[Records from a dataset]

::::

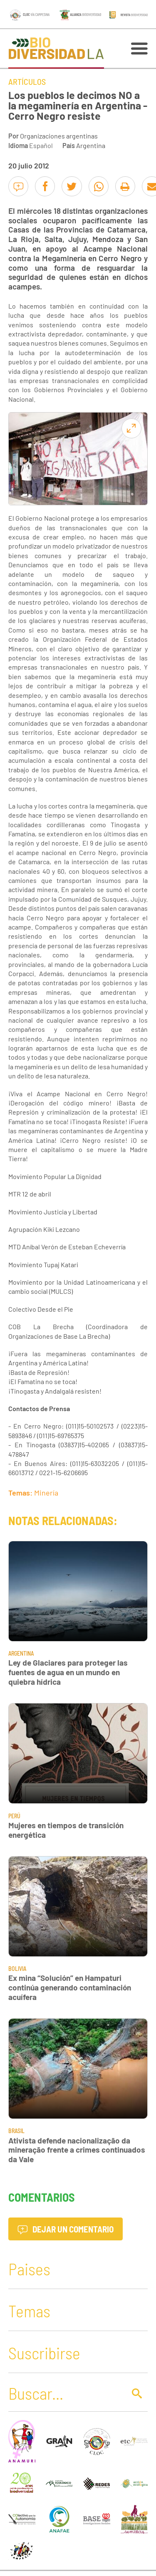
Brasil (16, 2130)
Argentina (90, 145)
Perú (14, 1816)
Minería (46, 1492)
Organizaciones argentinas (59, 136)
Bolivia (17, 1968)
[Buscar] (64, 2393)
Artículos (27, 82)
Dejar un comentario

::::

All lines from the one with "Organizaciones argentinas (59, 136)" through the end of the records need to be copied exactly, and no other lines.

**Output of the exercise:**
Organizaciones argentinas (59, 136)
Bolivia (17, 1968)
[Buscar] (64, 2393)
Artículos (27, 82)
Dejar un comentario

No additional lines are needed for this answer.